21 December 1999
EOHR CONFERENCE REVIEWS PRESS FREEDOM
The door must be opened in Egypt for political parties to be formed, journals to be published and for the independence of the media to be guaranteed, concluded participants at the Egyptian Organization for Human Rights' (EOHR) conference "Human Rights In Egypt on the Threshold of the New Millennium." The conference took place on 6-7 December in Cairo in commemoration of the 51st anniversary of the Universal Declaration for Human Rights. The event was coordinated in conjunction with many human rights and civil society groups and was widely attended by more than 180 people, including professors, lawyers, journalists and representatives of non-governmental organisations (NGOs).
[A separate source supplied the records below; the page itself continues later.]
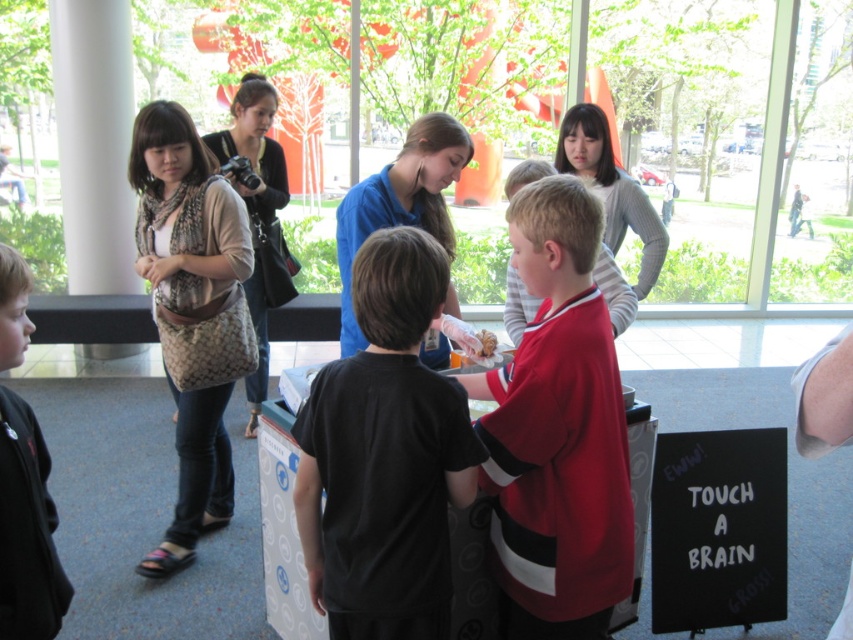 Is black matte shirt at center shorter than leather handbag at upper left?

Indeed, black matte shirt at center has a lesser height compared to leather handbag at upper left.

Is black matte shirt at center smaller than leather handbag at upper left?

Correct, black matte shirt at center occupies less space than leather handbag at upper left.

Describe the element at coordinates (386, 456) in the screenshot. This screenshot has height=640, width=853. I see `black matte shirt at center` at that location.

Identify the location of black matte shirt at center. (386, 456).

Who is lower down, black chalkboard at lower right or leather handbag at upper left?

Positioned lower is black chalkboard at lower right.

Can you confirm if black chalkboard at lower right is positioned above leather handbag at upper left?

No, black chalkboard at lower right is not above leather handbag at upper left.

Is point (730, 445) farther from camera compared to point (265, 301)?

No, it is not.

Identify the location of black chalkboard at lower right. (718, 529).

Does black matte shirt at center have a lesser height compared to black chalkboard at lower right?

Incorrect, black matte shirt at center's height does not fall short of black chalkboard at lower right's.

Who is more distant from viewer, (442,509) or (712,550)?

Point (712,550)

Image resolution: width=853 pixels, height=640 pixels. Describe the element at coordinates (386, 456) in the screenshot. I see `black matte shirt at center` at that location.

You are a GUI agent. You are given a task and a screenshot of the screen. Output one action in this format:
    pyautogui.click(x=<x>, y=<y>)
    Task: Click on the black matte shirt at center
    This screenshot has width=853, height=640.
    Given the screenshot: What is the action you would take?
    pyautogui.click(x=386, y=456) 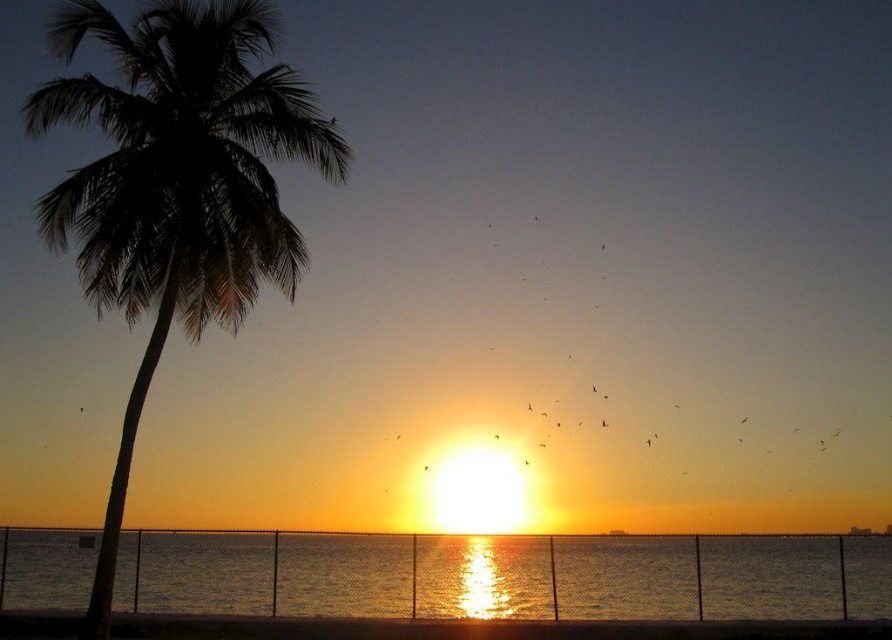 Which of these two, silhouette leafy palm at left or shiny metallic water at center, stands taller?

With more height is silhouette leafy palm at left.

Is silhouette leafy palm at left below shiny metallic water at center?

No.

What do you see at coordinates (176, 182) in the screenshot? I see `silhouette leafy palm at left` at bounding box center [176, 182].

Find the location of a particular element. silhouette leafy palm at left is located at coordinates (176, 182).

Which is below, shiny metallic water at center or smooth sand at lower center?

Positioned lower is shiny metallic water at center.

Which is more to the right, shiny metallic water at center or smooth sand at lower center?

Positioned to the right is shiny metallic water at center.

Who is more distant from viewer, (622,582) or (458,621)?

The point (622,582) is more distant.

I want to click on shiny metallic water at center, so click(506, 577).

This screenshot has width=892, height=640. I want to click on silhouette leafy palm at left, so click(176, 182).

Is silhouette leafy palm at left to the left of smooth sand at lower center from the viewer's perspective?

Yes, silhouette leafy palm at left is to the left of smooth sand at lower center.

You are a GUI agent. You are given a task and a screenshot of the screen. Output one action in this format:
    pyautogui.click(x=<x>, y=<y>)
    Task: Click on the silhouette leafy palm at left
    
    Given the screenshot: What is the action you would take?
    pyautogui.click(x=176, y=182) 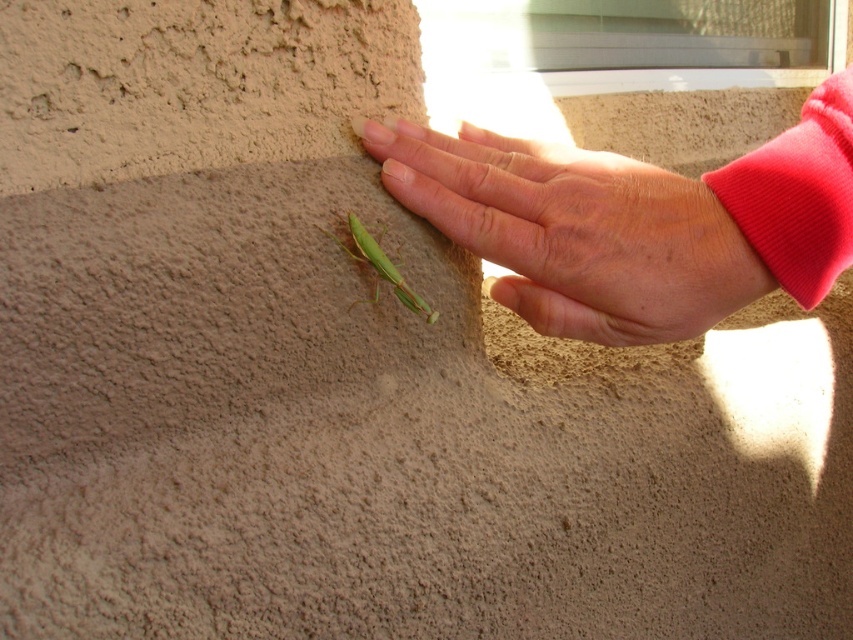 Is smooth skin hand at center in front of green matte insect at center?

Yes, smooth skin hand at center is in front of green matte insect at center.

Does smooth skin hand at center have a lesser width compared to green matte insect at center?

No, smooth skin hand at center is not thinner than green matte insect at center.

Identify the location of smooth skin hand at center. (575, 230). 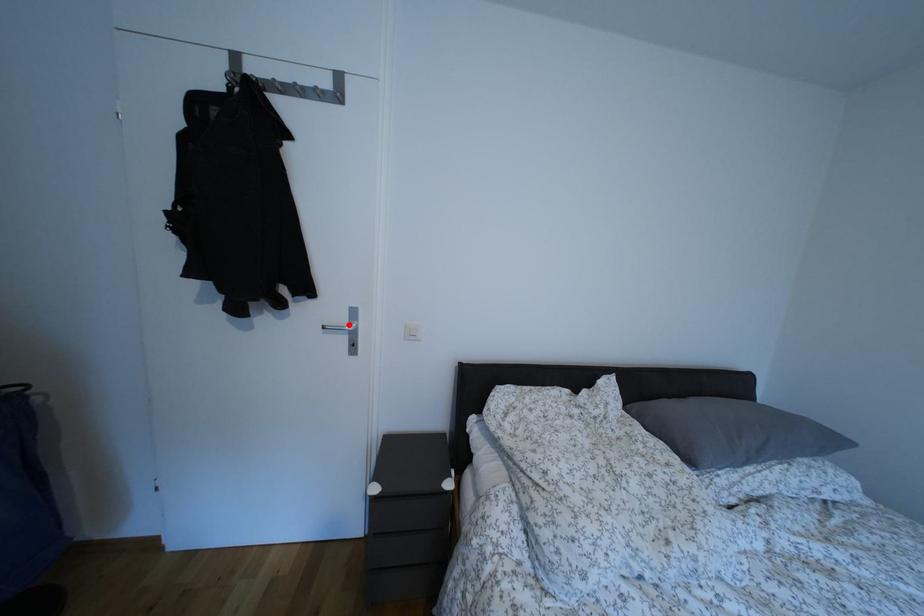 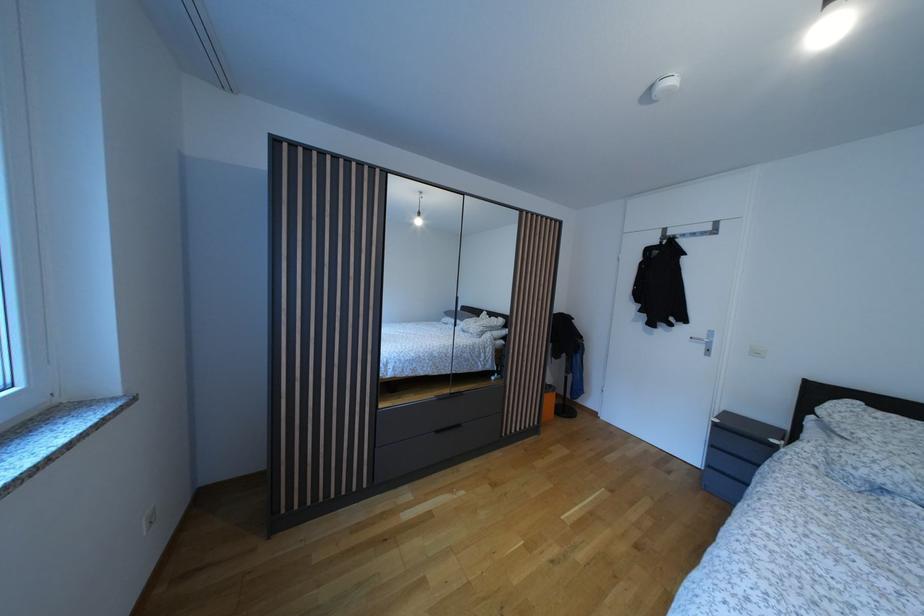 The point at the highlighted location is marked in the first image. Where is the corresponding point in the second image?

(709, 342) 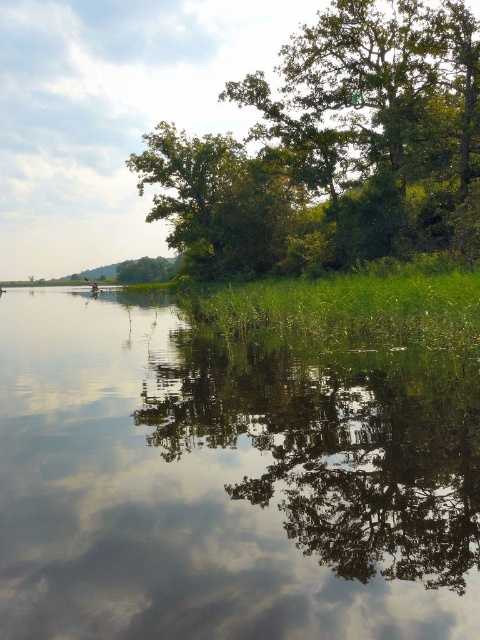 Question: Which object appears farthest from the camera in this image?

Choices:
 (A) green leafy tree at upper center
 (B) transparent water at center

Answer: (A)

Question: Is transparent water at center wider than green leafy tree at upper center?

Choices:
 (A) no
 (B) yes

Answer: (A)

Question: Does transparent water at center come in front of green leafy tree at upper center?

Choices:
 (A) no
 (B) yes

Answer: (B)

Question: Is transparent water at center smaller than green leafy tree at upper center?

Choices:
 (A) yes
 (B) no

Answer: (A)

Question: Which point is closer to the camera taking this photo?

Choices:
 (A) (182, 406)
 (B) (273, 227)

Answer: (A) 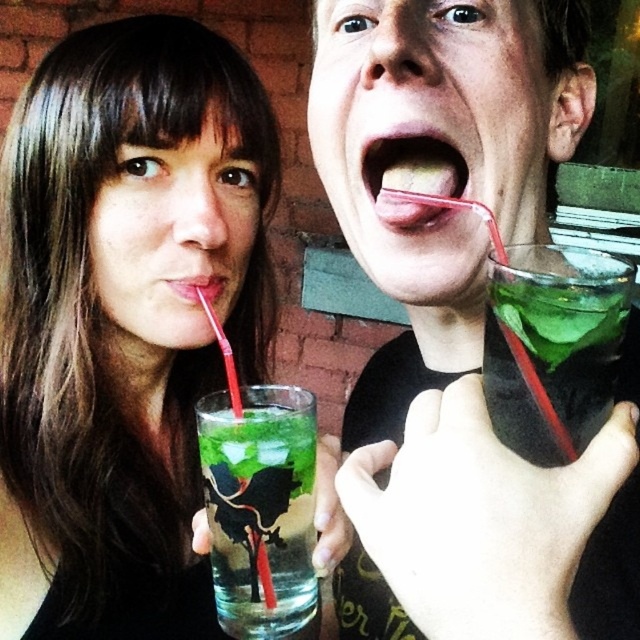 Does green translucent glass at center have a smaller size compared to matte pink lips at center?

Incorrect, green translucent glass at center is not smaller in size than matte pink lips at center.

Between green translucent glass at center and matte pink lips at center, which one is positioned higher?

Positioned higher is matte pink lips at center.

Which is behind, point (307, 452) or point (193, 301)?

The point (193, 301) is more distant.

Where is `green translucent glass at center`? green translucent glass at center is located at coordinates (259, 502).

Does green translucent glass at mouth appear under green matte tongue at center?

Indeed, green translucent glass at mouth is positioned under green matte tongue at center.

Is green translucent glass at mouth to the right of green matte tongue at center from the viewer's perspective?

Indeed, green translucent glass at mouth is positioned on the right side of green matte tongue at center.

In the scene shown: Who is more distant from viewer, (525, 259) or (426, 227)?

Point (426, 227)

You are a GUI agent. You are given a task and a screenshot of the screen. Output one action in this format:
    pyautogui.click(x=<x>, y=<y>)
    Task: Click on the green translucent glass at mouth
    
    Given the screenshot: What is the action you would take?
    pyautogui.click(x=547, y=339)

How much distance is there between green translucent glass at center and green matte tongue at center?

A distance of 7.54 inches exists between green translucent glass at center and green matte tongue at center.

Between green translucent glass at center and green matte tongue at center, which one is positioned higher?

green matte tongue at center is higher up.

Describe the element at coordinates (259, 502) in the screenshot. I see `green translucent glass at center` at that location.

Find the location of a particular element. The height and width of the screenshot is (640, 640). green translucent glass at center is located at coordinates click(259, 502). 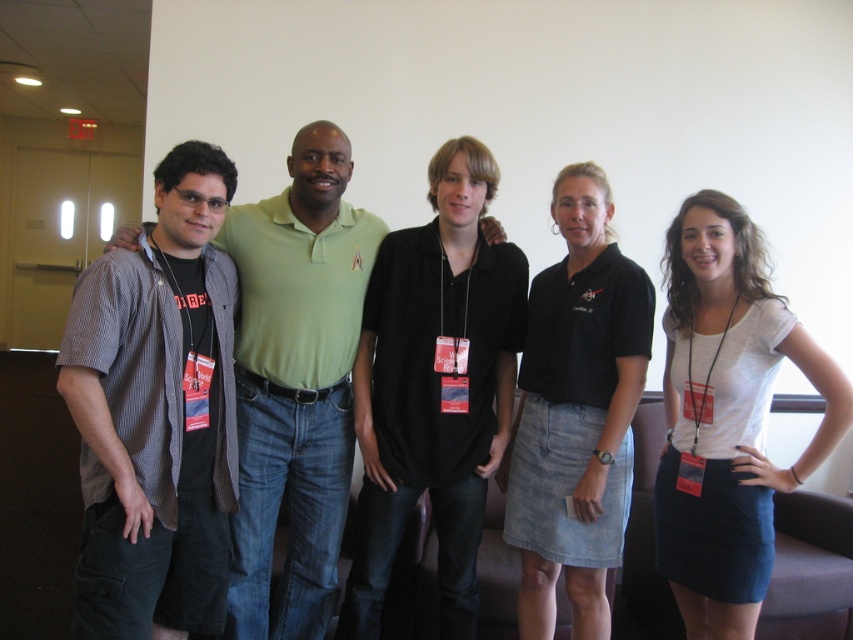 Consider the image. Which is more to the right, checkered fabric shirt at center or black denim skirt at center?

From the viewer's perspective, black denim skirt at center appears more on the right side.

Between checkered fabric shirt at center and black denim skirt at center, which one has less height?

With less height is black denim skirt at center.

Who is more forward, (x=328, y=445) or (x=575, y=477)?

Point (x=575, y=477)

Locate an element on the screen. This screenshot has width=853, height=640. checkered fabric shirt at center is located at coordinates (296, 381).

In the scene shown: Is the position of black cotton shirt at center less distant than that of black denim skirt at center?

That is False.

Is point (489, 388) farther from viewer compared to point (596, 438)?

Yes, it is.

Which is behind, point (383, 470) or point (537, 518)?

The point (537, 518) is more distant.

I want to click on black cotton shirt at center, so click(434, 387).

Between checkered fabric shirt at left and black denim skirt at center, which one appears on the right side from the viewer's perspective?

Positioned to the right is black denim skirt at center.

Does checkered fabric shirt at left appear over black denim skirt at center?

Yes.

Identify the location of checkered fabric shirt at left. (155, 413). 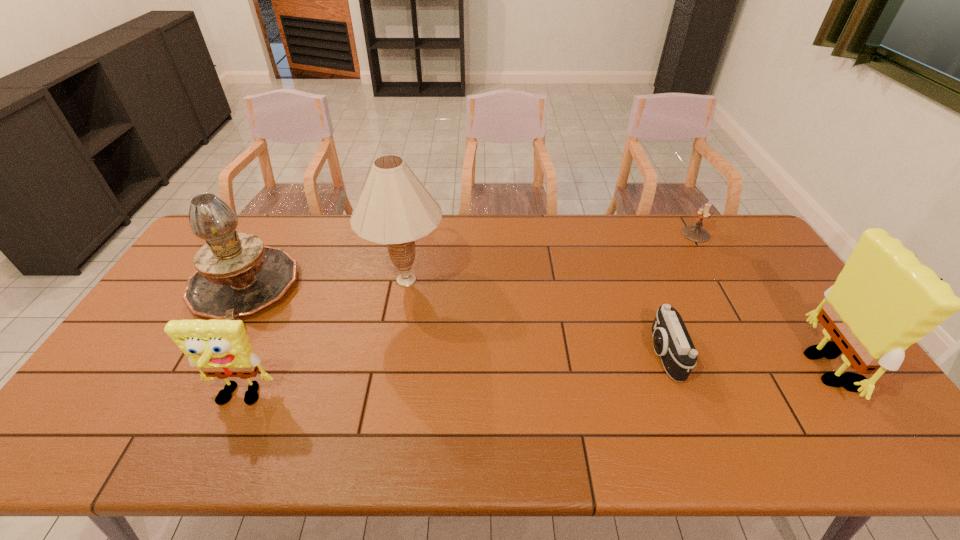 Find the location of a particular element. This screenshot has width=960, height=540. free space between the oil lamp and the farthest object is located at coordinates (469, 261).

Select which object is the fourth closest to the lampshade. Please provide its 2D coordinates. Your answer should be formatted as a tuple, i.e. [(x, y)], where the tuple contains the x and y coordinates of a point satisfying the conditions above.

[(694, 233)]

Identify which object is the fifth closest to the rightmost object. Please provide its 2D coordinates. Your answer should be formatted as a tuple, i.e. [(x, y)], where the tuple contains the x and y coordinates of a point satisfying the conditions above.

[(237, 275)]

Find the location of `vacant space that satisfies the following two spatial constraints: 1. on the back side of the lampshade; 2. on the right side of the fourth shortest object`. vacant space that satisfies the following two spatial constraints: 1. on the back side of the lampshade; 2. on the right side of the fourth shortest object is located at coordinates (248, 280).

Find the location of a particular element. This screenshot has height=540, width=960. free point that satisfies the following two spatial constraints: 1. on the front lens of the shortest object; 2. on the face of the left sponge is located at coordinates (681, 398). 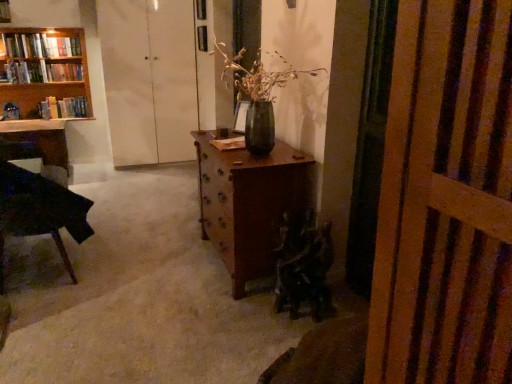 Question: Looking at the image, does hardcover book at left, acting as the 1th book starting from the bottom, seem bigger or smaller compared to wooden bookshelf at upper left, arranged as the third book when viewed from the top?

Choices:
 (A) small
 (B) big

Answer: (A)

Question: Is hardcover book at left, acting as the 1th book starting from the bottom, in front of or behind wooden bookshelf at upper left, arranged as the third book when viewed from the top, in the image?

Choices:
 (A) front
 (B) behind

Answer: (B)

Question: Which object is positioned farthest from the dark green fabric armchair at lower center?

Choices:
 (A) hardcover book at upper left, which is counted as the 2th book, starting from the top
 (B) hardcover book at upper left, which ranks as the 1th book in top-to-bottom order
 (C) matte black desk at left
 (D) wooden bookshelf at upper left, arranged as the third book when viewed from the top
 (E) brown wood table at center

Answer: (B)

Question: Considering the real-world distances, which object is closest to the hardcover book at upper left, the 4th book when ordered from bottom to top?

Choices:
 (A) dark wood chair at left
 (B) wooden bookshelf at left
 (C) matte dark green vase at center
 (D) white matte cabinet at upper center
 (E) hardcover book at upper left, the third book in the bottom-to-top sequence

Answer: (E) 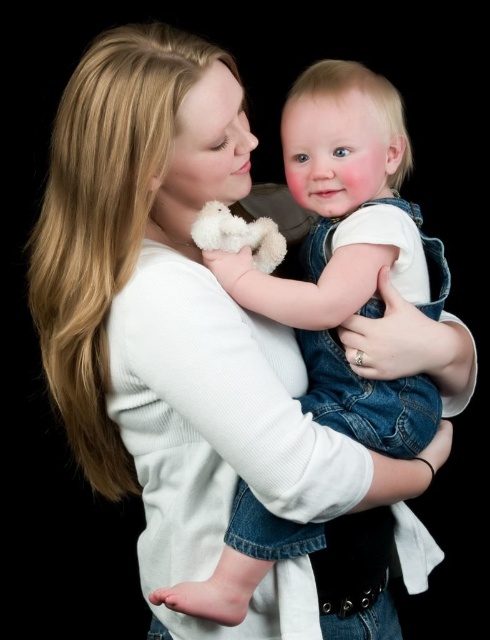 Question: Observing the image, what is the correct spatial positioning of denim overalls at center in reference to white plush teddy bear at center?

Choices:
 (A) below
 (B) above

Answer: (A)

Question: Which point is farther to the camera?

Choices:
 (A) (334, 317)
 (B) (274, 250)

Answer: (B)

Question: Does denim overalls at center have a greater width compared to white plush teddy bear at center?

Choices:
 (A) no
 (B) yes

Answer: (B)

Question: Can you confirm if denim overalls at center is smaller than white plush teddy bear at center?

Choices:
 (A) no
 (B) yes

Answer: (A) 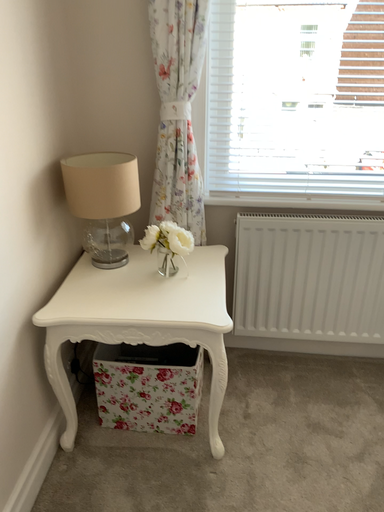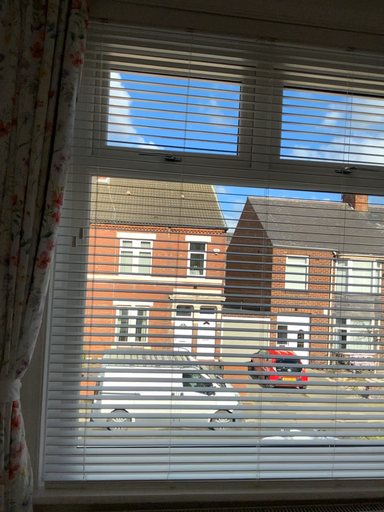 Question: How did the camera likely rotate when shooting the video?

Choices:
 (A) rotated downward
 (B) rotated upward

Answer: (B) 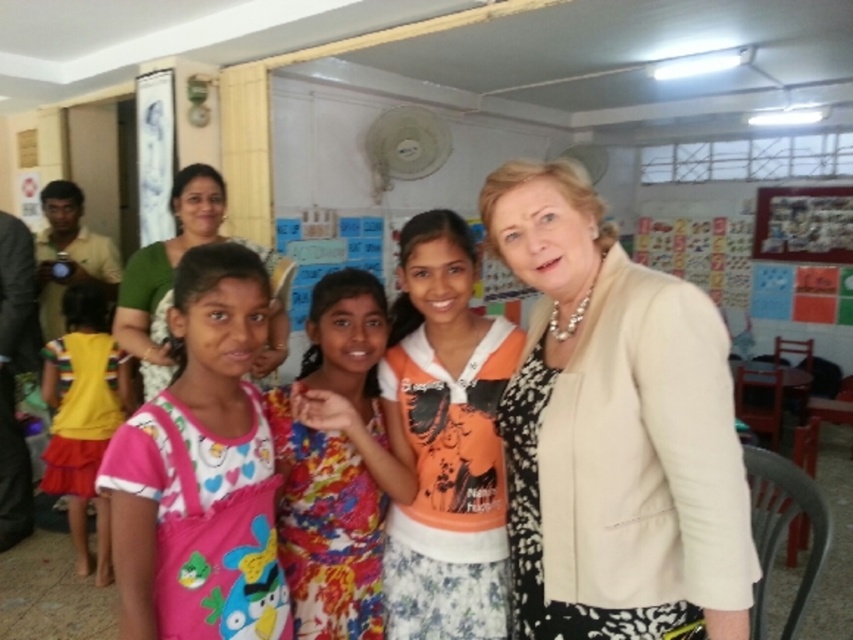 Based on the photo, between pink fabric dress at left and floral fabric dress at center, which one is positioned lower?

pink fabric dress at left is lower down.

Is the position of pink fabric dress at left more distant than that of floral fabric dress at center?

No, it is in front of floral fabric dress at center.

Image resolution: width=853 pixels, height=640 pixels. Describe the element at coordinates (201, 468) in the screenshot. I see `pink fabric dress at left` at that location.

This screenshot has height=640, width=853. Find the location of `pink fabric dress at left`. pink fabric dress at left is located at coordinates (201, 468).

In the scene shown: Does pink fabric dress at left have a larger size compared to green fabric at upper left?

No.

Measure the distance between point (244, 593) and camera.

Point (244, 593) and camera are 1.23 meters apart.

The width and height of the screenshot is (853, 640). Find the location of `pink fabric dress at left`. pink fabric dress at left is located at coordinates (201, 468).

Can you confirm if floral dress at center is taller than black fabric jacket at left?

No, floral dress at center is not taller than black fabric jacket at left.

Which is behind, point (320, 625) or point (0, 544)?

Positioned behind is point (0, 544).

Image resolution: width=853 pixels, height=640 pixels. Find the location of `floral dress at center`. floral dress at center is located at coordinates (328, 528).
Speakers at the conference reviewed human rights conditions in Egypt over the last ten years, concluding that although the Egyptian constitution guarantees human rights and the right to free expression, most citizens are not able to enjoy these rights. Many attendees discussed the ways in which the emergency law has granted extraordinary powers to the law enforcement authorities at the expense of citizens' rights to organise political parties, organisations, syndicates and unions. Participants noted the many Egyptian citizens who have been killed in the last decade, including those whose executions were ordered under the military courts. In addition, participants made suggestions that the EOHR sponsor a committee "that defends the civil society against the continuous attack against it since the beginning of the nineties."